(Records from a data source)

========

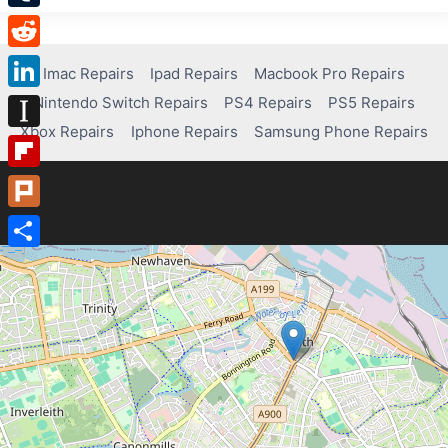
Tumblr
Reddit
Imac Repairs
Ipad Repairs
Macbook Pro Repairs
Nintendo Switch Repairs
PS4 Repairs
PS5 Repairs
LinkedIn
Xbox Repairs
Iphone Repairs
Samsung Phone Repairs
Instapaper
Flipboard
Plurk
Share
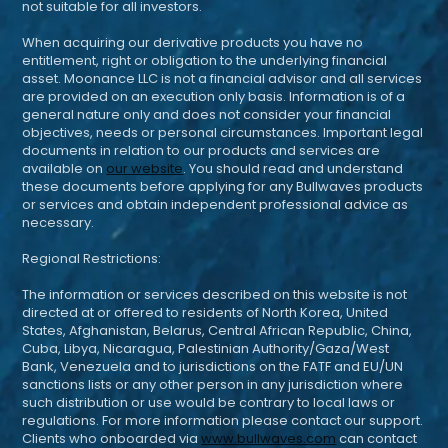
not suitable for all investors.
When acquiring our derivative products you have no
entitlement, right or obligation to the underlying financial
asset. Moonance LLC is not a financial advisor and all services
are provided on an execution only basis. Information is of a
general nature only and does not consider your financial
objectives, needs or personal circumstances. Important legal
documents in relation to our products and services are
available on
our website
. You should read and understand
these documents before applying for any Bullwaves products
or services and obtain independent professional advice as
necessary.
Regional Restrictions:
The information or services described on this website is not
directed at or offered to residents of North Korea, United
States, Afghanistan, Belarus, Central African Republic, China,
Cuba, Libya, Nicaragua, Palestinian Authority/Gaza/West
Bank, Venezuela and to jurisdictions on the FATF and EU/UN
sanctions lists or any other person in any jurisdiction where
such distribution or use would be contrary to local laws or
regulations. For more information please contact our support.
Clients who onboarded via
www.bullwaves.com
can contact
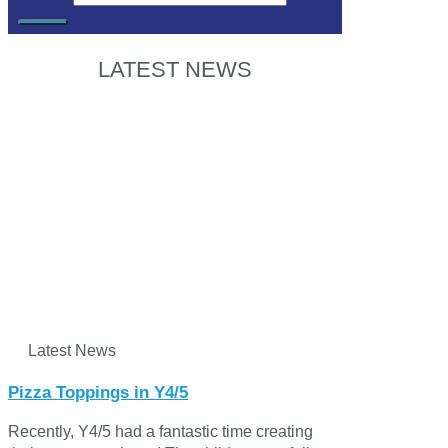
LATEST NEWS
Latest News
Pizza Toppings in Y4/5
Recently, Y4/5 had a fantastic time creating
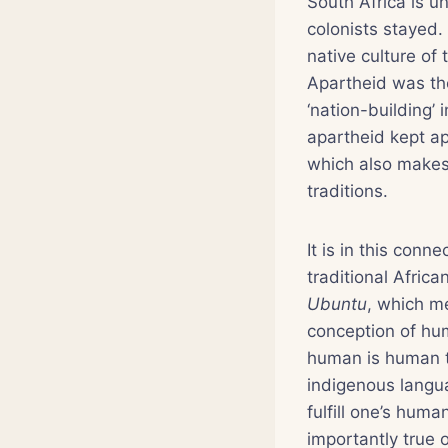
South Africa is u
colonists stayed.
native culture of 
Apartheid was the
‘nation-building’ 
apartheid kept ap
which also makes i
traditions.
It is in this conn
traditional Africa
Ubuntu
, which me
conception of hu
human is human t
indigenous langua
fulfill one’s huma
importantly true o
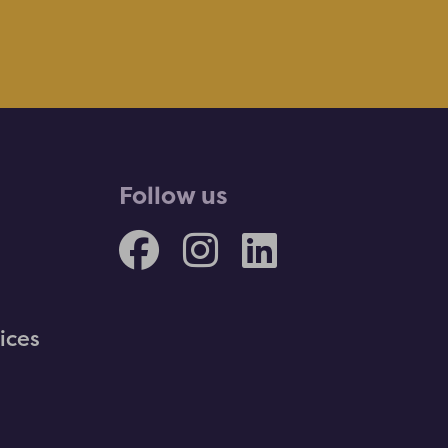
Follow us
ices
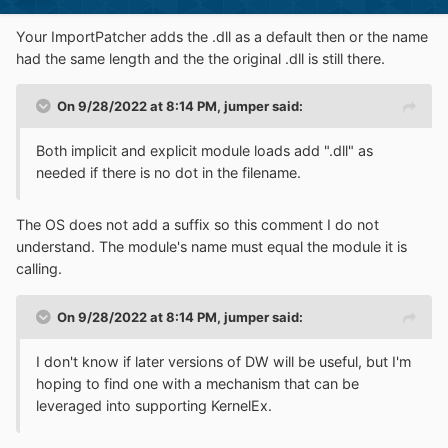
Your ImportPatcher adds the .dll as a default then or the name
had the same length and the the original .dll is still there.
On 9/28/2022 at 8:14 PM,
jumper
said:
Both implicit and explicit module loads add ".dll" as
needed if there is no dot in the filename.
The OS does not add a suffix so this comment I do not
understand. The module's name must equal the module it is
calling.
On 9/28/2022 at 8:14 PM,
jumper
said:
I don't know if later versions of DW will be useful, but I'm
hoping to find one with a mechanism that can be
leveraged into supporting KernelEx.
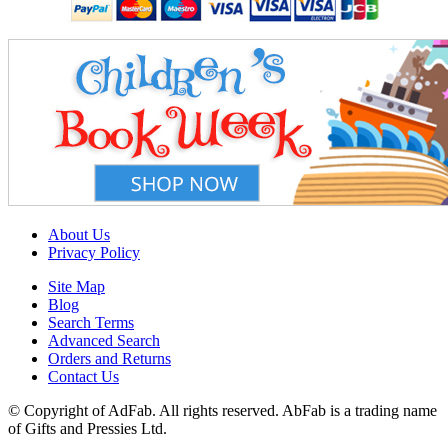
About Us
Privacy Policy
Site Map
Blog
Search Terms
Advanced Search
Orders and Returns
Contact Us
© Copyright of AdFab. All rights reserved. AbFab is a trading name
of Gifts and Pressies Ltd.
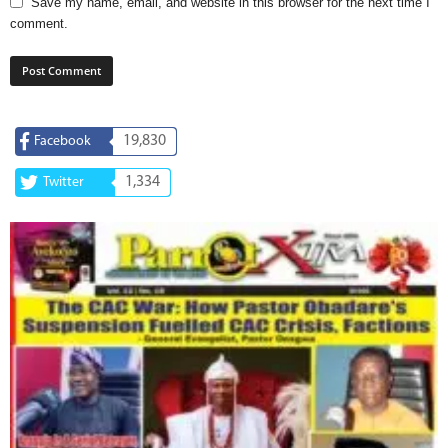
Save my name, email, and website in this browser for the next time I
comment.
19,830
Facebook
1,334
Twitter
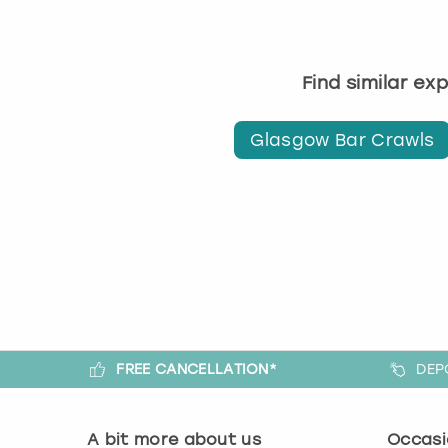
Find similar ex
Glasgow Bar Crawls
FREE CANCELLATION*
DEP
A bit more about us
Occasi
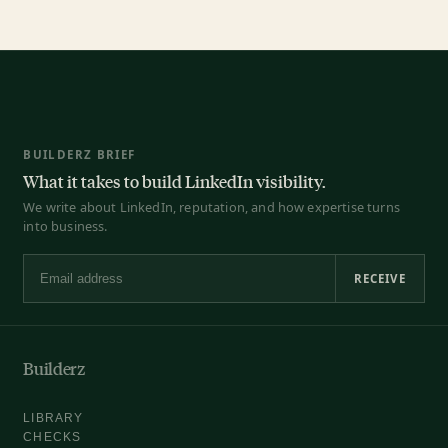
BUILDERZ BRIEF
What it takes to build LinkedIn visibility.
We write about LinkedIn, reputation, and how expertise turns
into business.
RECEIVE
Email address
Builderz
LIBRARY
CHECKS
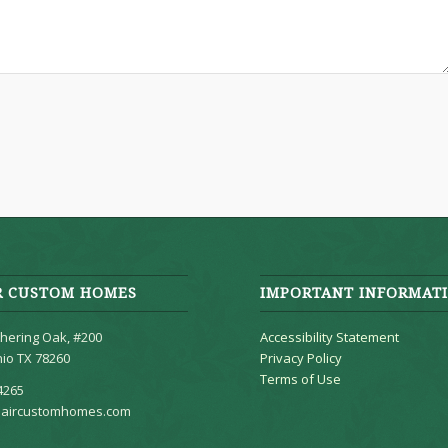
R CUSTOM HOMES
IMPORTANT INFORMAT
hering Oak, #200
Accessibility Statement
io TX 78260
Privacy Policy
Terms of Use
4265
aircustomhomes.com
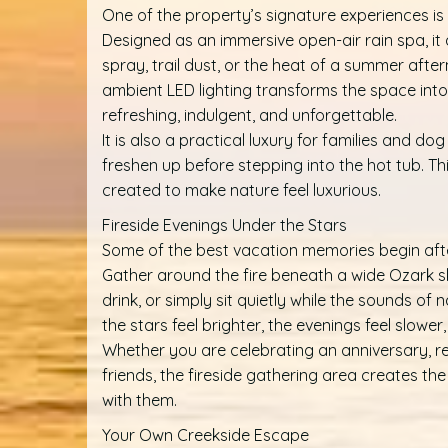
One of the property’s signature experiences i
Designed as an immersive open-air rain spa, it
spray, trail dust, or the heat of a summer afte
ambient LED lighting transforms the space into
refreshing, indulgent, and unforgettable.
It is also a practical luxury for families and 
freshen up before stepping into the hot tub. Th
created to make nature feel luxurious.
Fireside Evenings Under the Stars
Some of the best vacation memories begin afte
Gather around the fire beneath a wide Ozark sk
drink, or simply sit quietly while the sounds of n
the stars feel brighter, the evenings feel slowe
Whether you are celebrating an anniversary, re
friends, the fireside gathering area creates th
with them.
Your Own Creekside Escape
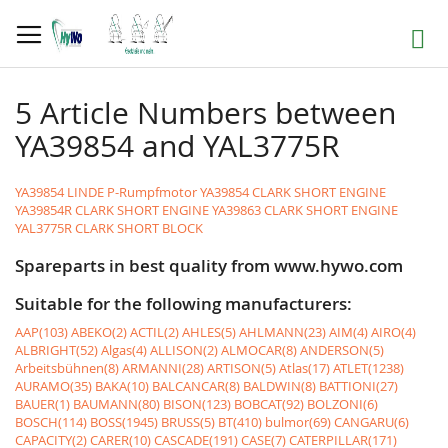
Skip
to
Search
Content
5 Article Numbers between
YA39854 and YAL3775R
YA39854 LINDE P-Rumpfmotor
YA39854 CLARK SHORT ENGINE
YA39854R CLARK SHORT ENGINE
YA39863 CLARK SHORT ENGINE
YAL3775R CLARK SHORT BLOCK
Spareparts in best quality from www.hywo.com
Suitable for the following manufacturers:
AAP(103)
ABEKO(2)
ACTIL(2)
AHLES(5)
AHLMANN(23)
AIM(4)
AIRO(4)
ALBRIGHT(52)
Algas(4)
ALLISON(2)
ALMOCAR(8)
ANDERSON(5)
Arbeitsbühnen(8)
ARMANNI(28)
ARTISON(5)
Atlas(17)
ATLET(1238)
AURAMO(35)
BAKA(10)
BALCANCAR(8)
BALDWIN(8)
BATTIONI(27)
BAUER(1)
BAUMANN(80)
BISON(123)
BOBCAT(92)
BOLZONI(6)
BOSCH(114)
BOSS(1945)
BRUSS(5)
BT(410)
bulmor(69)
CANGARU(6)
CAPACITY(2)
CARER(10)
CASCADE(191)
CASE(7)
CATERPILLAR(171)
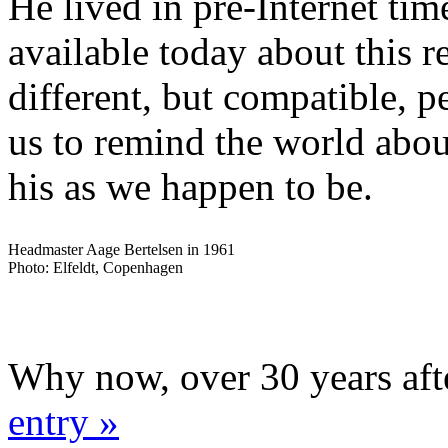
He lived in pre-Internet time
available today about this 
different, but compatible, p
us to remind the world abou
his as we happen to be.
Headmaster Aage Bertelsen in 1961
Photo: Elfeldt, Copenhagen
Why now, over 30 years aft
entry »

========

WHAT TO WORK ON - Every record must be copied exactly, with images dropped from the result.

TASK SOLUTION -
Tumblr
Reddit
Imac Repairs
Ipad Repairs
Macbook Pro Repairs
Nintendo Switch Repairs
PS4 Repairs
PS5 Repairs
LinkedIn
Xbox Repairs
Iphone Repairs
Samsung Phone Repairs
Instapaper
Flipboard
Plurk
Share
not suitable for all investors.
When acquiring our derivative products you have no
entitlement, right or obligation to the underlying financial
asset. Moonance LLC is not a financial advisor and all services
are provided on an execution only basis. Information is of a
general nature only and does not consider your financial
objectives, needs or personal circumstances. Important legal
documents in relation to our products and services are
available on
our website
. You should read and understand
these documents before applying for any Bullwaves products
or services and obtain independent professional advice as
necessary.
Regional Restrictions:
The information or services described on this website is not
directed at or offered to residents of North Korea, United
States, Afghanistan, Belarus, Central African Republic, China,
Cuba, Libya, Nicaragua, Palestinian Authority/Gaza/West
Bank, Venezuela and to jurisdictions on the FATF and EU/UN
sanctions lists or any other person in any jurisdiction where
such distribution or use would be contrary to local laws or
regulations. For more information please contact our support.
Clients who onboarded via
www.bullwaves.com
can contact
LATEST NEWS
Latest News
Pizza Toppings in Y4/5
Recently, Y4/5 had a fantastic time creating
South Africa is u
colonists stayed.
native culture of 
Apartheid was the
‘nation-building’ 
apartheid kept ap
which also makes i
traditions.
It is in this conn
traditional Africa
Ubuntu
, which me
conception of hu
human is human t
indigenous langua
fulfill one’s huma
importantly true o
Follow us
ices
Your ImportPatcher adds the .dll as a default then or the name
had the same length and the the original .dll is still there.
On 9/28/2022 at 8:14 PM,
jumper
said:
Both implicit and explicit module loads add ".dll" as
needed if there is no dot in the filename.
The OS does not add a suffix so this comment I do not
understand. The module's name must equal the module it is
calling.
On 9/28/2022 at 8:14 PM,
jumper
said:
I don't know if later versions of DW will be useful, but I'm
hoping to find one with a mechanism that can be
leveraged into supporting KernelEx.
About Us
Privacy Policy
Site Map
Blog
Search Terms
Advanced Search
Orders and Returns
Contact Us
© Copyright of AdFab. All rights reserved. AbFab is a trading name
of Gifts and Pressies Ltd.
Save my name, email, and website in this browser for the next time I
comment.
19,830
Facebook
1,334
Twitter
Find similar ex
Glasgow Bar Crawls
FREE CANCELLATION*
DEP
A bit more about us
Occasi
BUILDERZ BRIEF
What it takes to build LinkedIn visibility.
We write about LinkedIn, reputation, and how expertise turns
into business.
RECEIVE
Email address
Builderz
LIBRARY
CHECKS
R CUSTOM HOMES
IMPORTANT INFORMAT
hering Oak, #200
Accessibility Statement
io TX 78260
Privacy Policy
Terms of Use
4265
aircustomhomes.com
One of the property’s signature experiences i
Designed as an immersive open-air rain spa, it
spray, trail dust, or the heat of a summer afte
ambient LED lighting transforms the space into
refreshing, indulgent, and unforgettable.
It is also a practical luxury for families and 
freshen up before stepping into the hot tub. Th
created to make nature feel luxurious.
Fireside Evenings Under the Stars
Some of the best vacation memories begin afte
Gather around the fire beneath a wide Ozark sk
drink, or simply sit quietly while the sounds of n
the stars feel brighter, the evenings feel slowe
Whether you are celebrating an anniversary, re
friends, the fireside gathering area creates th
with them.
Your Own Creekside Escape
Skip
to
Search
Content
5 Article Numbers between
YA39854 and YAL3775R
YA39854 LINDE P-Rumpfmotor
YA39854 CLARK SHORT ENGINE
YA39854R CLARK SHORT ENGINE
YA39863 CLARK SHORT ENGINE
YAL3775R CLARK SHORT BLOCK
Spareparts in best quality from www.hywo.com
Suitable for the following manufacturers:
AAP(103)
ABEKO(2)
ACTIL(2)
AHLES(5)
AHLMANN(23)
AIM(4)
AIRO(4)
ALBRIGHT(52)
Algas(4)
ALLISON(2)
ALMOCAR(8)
ANDERSON(5)
Arbeitsbühnen(8)
ARMANNI(28)
ARTISON(5)
Atlas(17)
ATLET(1238)
AURAMO(35)
BAKA(10)
BALCANCAR(8)
BALDWIN(8)
BATTIONI(27)
BAUER(1)
BAUMANN(80)
BISON(123)
BOBCAT(92)
BOLZONI(6)
BOSCH(114)
BOSS(1945)
BRUSS(5)
BT(410)
bulmor(69)
CANGARU(6)
CAPACITY(2)
CARER(10)
CASCADE(191)
CASE(7)
CATERPILLAR(171)
He lived in pre-Internet time
available today about this 
different, but compatible, p
us to remind the world abou
his as we happen to be.
Headmaster Aage Bertelsen in 1961
Photo: Elfeldt, Copenhagen
Why now, over 30 years aft
entry »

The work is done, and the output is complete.